Stellungnahme des Fraktionsvorsitzenden Ernst Holy zum Strebs

Straßenersterschließungsbeitragssatzung (Strebs)

Folgende Sachlage liegt vor: Der bayerische Landtag hat die Herstellungsfiktion für Erschließungsstraßen auf 25 Jahre nach Beginn der technischen Herstellung am 08.03.16 beschlossen.

Insgesamt ist das im Kommunalabgabengesetz geregelt
( KAG, Siehe   http://gesetze-bayern.de/Content/Document/BayKAG/True ),
und im Wortlaut steht dort:
KAG Art 5a,  (7) 1Für vorhandene Erschließungsanlagen, für die eine Beitragspflicht auf Grund der bis zum 29. Juni 1961 geltenden Vorschriften nicht entstehen konnte, kann auch nach diesem Gesetz kein Erschließungsbeitrag erhoben werden. 2Dies gilt auch, sofern seit dem Beginn der erstmaligen technischen Herstellung einer Erschließungsanlage mindestens 25 Jahre vergangen sind.[1]

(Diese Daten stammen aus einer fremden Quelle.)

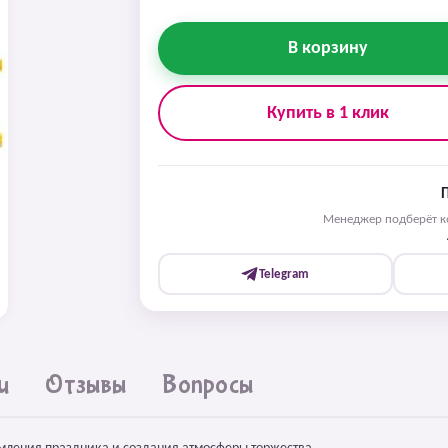
В корзину
Купить в 1 клик
Менеджер подберёт ко
Telegram
и
Отзывы
Вопросы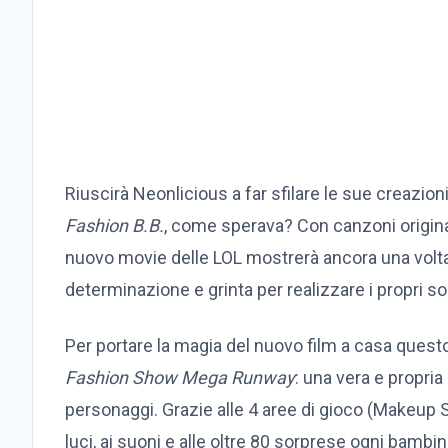
Riuscirà Neonlicious a far sfilare le sue creazioni
Fashion B.B.
, come sperava? Con canzoni original
nuovo movie delle LOL mostrerà ancora una volta 
determinazione e grinta per realizzare i propri so
Per portare la magia del nuovo film a casa questo 
Fashion Show Mega Runway
: una vera e propria
personaggi. Grazie alle 4 aree di gioco (Makeup 
luci, ai suoni e alle oltre 80 sorprese ogni bambi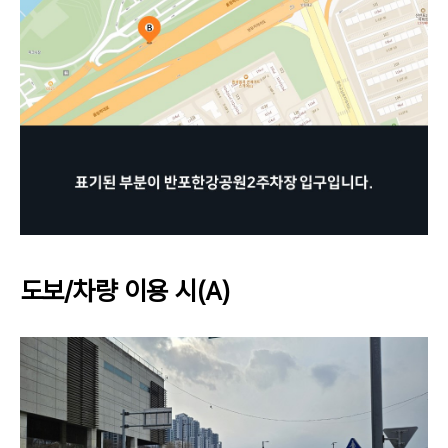
도보/차량 이용 시(A)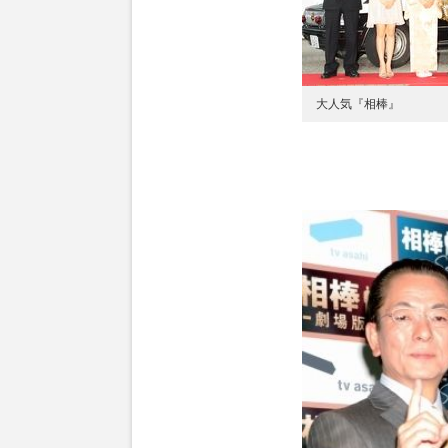
大人気『相棒』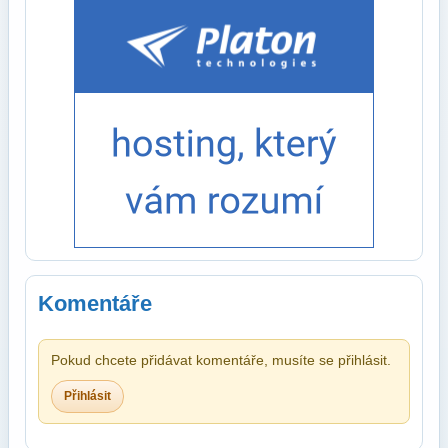
Komentáře
Pokud chcete přidávat komentáře, musíte se přihlásit.
Přihlásit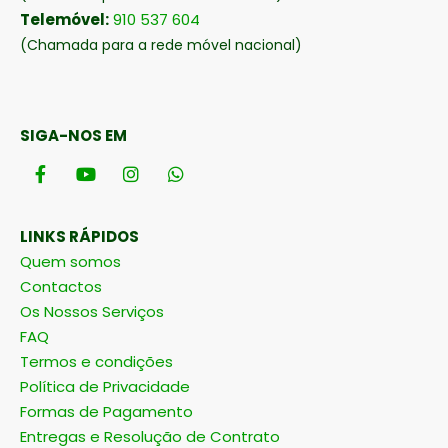
Telemóvel:
910 537 604
(Chamada para a rede móvel nacional)
SIGA-NOS EM
LINKS RÁPIDOS
Quem somos
Contactos
Os Nossos Serviços
FAQ
Termos e condições
Política de Privacidade
Formas de Pagamento
Entregas e Resolução de Contrato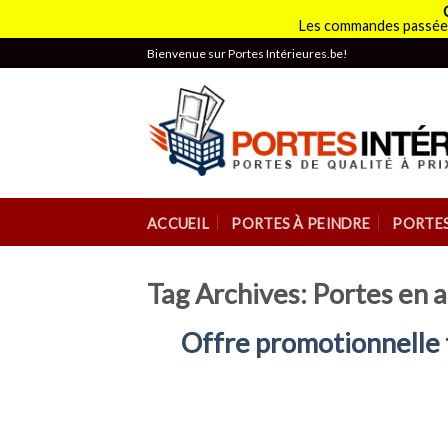
Les commandes passées
Skip
Bienvenue sur Portes Intérieures.be!
to
content
ACCUEIL
PORTES À PEINDRE
PORTES
Tag Archives:
Portes en a
Offre promotionnelle t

Satz 2 (fett)  tritt zum 01.04.2021 in Kraft. Dadurch wurde die Stadt unter Druck gesetzt, weil damit Straßen die vor vielen Jahren begonnen und nicht endgültig hergestellt wurden, nach  diesem Datum nicht mehr abgerechnet  werden können.
Nun gibt es in Kaufbeuren ungewöhnlich viele solche Straßen, welche aus verschiedensten Gründen auch nach so langer Bauzeit noch nicht fertiggestellt und nicht abgerechnet sind. Einige dieser Straßen wurden auf Wunsch von Anliegern (siehe  Bürgerversammlungen), bewusst nicht endgültig hergestellt um die bauliche Entwicklung zu fördern und die Anlieger zu schonen. Ohne die Gesetzesänderung vom 8.3.2016 hätte man sich noch einige weitere Jahre mit der Fertigstellung und Abrechnung Zeit lassen können. Grundsätzlich waren aber Fertigstellung und Abrechnung nie in Frage gestellt. Die Zurückhaltung der Stadtverwaltung war ein Entgegenkommen gegenüber den Anwohnern.

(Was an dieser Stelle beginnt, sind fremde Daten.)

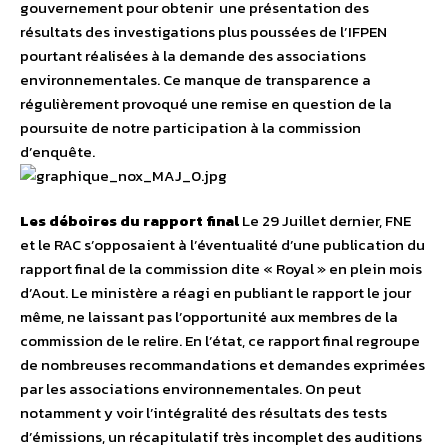
gouvernement pour obtenir une présentation des
résultats des investigations plus poussées de l’IFPEN
pourtant réalisées à la demande des associations
environnementales. Ce manque de transparence a
régulièrement provoqué une remise en question de la
poursuite de notre participation à la commission
d’enquête.
Les déboires du rapport final
Le 29 Juillet dernier, FNE
et le RAC s’opposaient à l’éventualité d’une publication du
rapport final de la commission dite « Royal » en plein mois
d’Aout. Le ministère a réagi en publiant le rapport le jour
même, ne laissant pas l’opportunité aux membres de la
commission de le relire. En l’état, ce rapport final regroupe
de nombreuses recommandations et demandes exprimées
par les associations environnementales. On peut
notamment y voir l’intégralité des résultats des tests
d’émissions, un récapitulatif très incomplet des auditions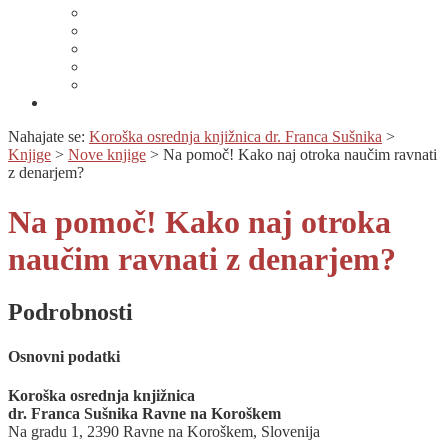
Lahko branje
Dnevi lahkega branja
Specializirana zbirka in seznami gradiv
Zbirka Berem zlahka
Prijava na novice
Območnost
Nahajate se:
Koroška osrednja knjižnica dr. Franca Sušnika
>
Knjige
>
Nove knjige
>
Na pomoč! Kako naj otroka naučim ravnati
z denarjem?
Na pomoč! Kako naj otroka
naučim ravnati z denarjem?
Podrobnosti
Osnovni podatki
Koroška osrednja knjižnica
dr. Franca Sušnika Ravne na Koroškem
Na gradu 1, 2390 Ravne na Koroškem, Slovenija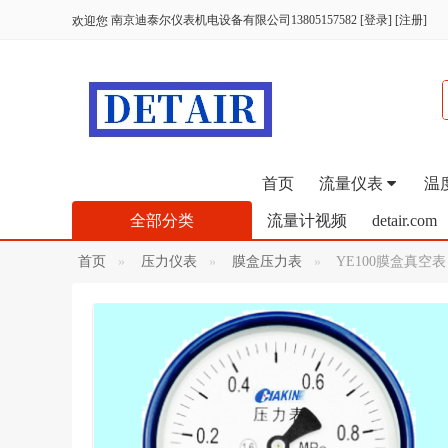
南京迪泰尔仪表机电设备有限公司13805157582
[
登录
] [
注册
]
欢迎您
首页
流量仪表
温
全部分类
流量计视频
detair.com
首页
压力仪表
膜盒压力表
YE100膜盒真空表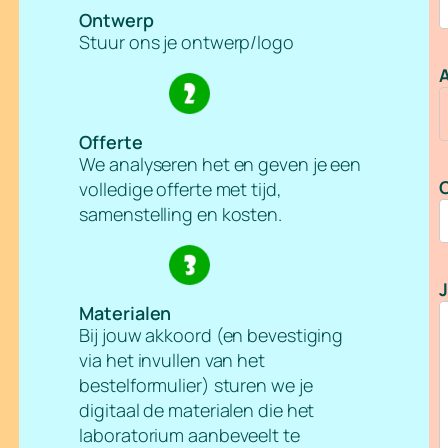
Ontwerp
Stuur ons je ontwerp/logo
A
Offerte
We analyseren het en geven je een
O
volledige offerte met tijd,
samenstelling en kosten.
J
Materialen
Bij jouw akkoord (en bevestiging
via het invullen van het
bestelformulier) sturen we je
digitaal de materialen die het
laboratorium aanbeveelt te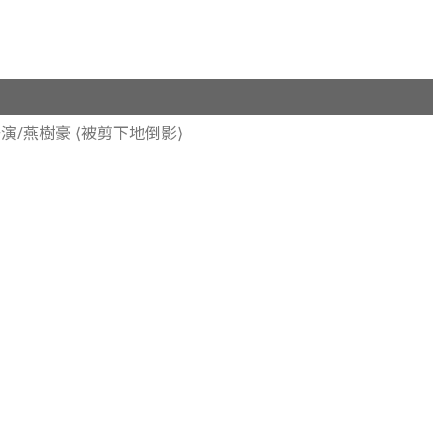
演/燕樹豪 ⟨被剪下地倒影⟩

Jetzt holt uns dieses damalige Entgegenkommen ein. Die Stadt ist nun gezwungen, die sowieso anstehenden und geplanten Erschließungsarbeiten früher als zunächst vorgesehen durchzuführen.

Die Regierung von Schwaben stellt mit Schreiben vom 24.08.18 klar, dass die Entstehung von Zahlungsverpflichtungen der beitragspflichtigen Bürger zulasten der Allgemeinheit nicht zulässig ist.
Das bedeutet, dass die Stadt diese Ersterschließungen wie bisher auch und  wie künftig nach dem KAG abrechnen muss.
Ein Verzicht auf die Gebühren oder ein Verzögern des Straßenausbaus über den April 2021 hinaus ist strafrechtlich relevant. Die Rechtsabteilung der  Stadt Kaufbeuren warnt vor diesem Weg und sieht es als sehr wahrscheinlich an, dass das zu strafrechtlichen Konsequenzen (Untreue § 266 StGB) führen würde.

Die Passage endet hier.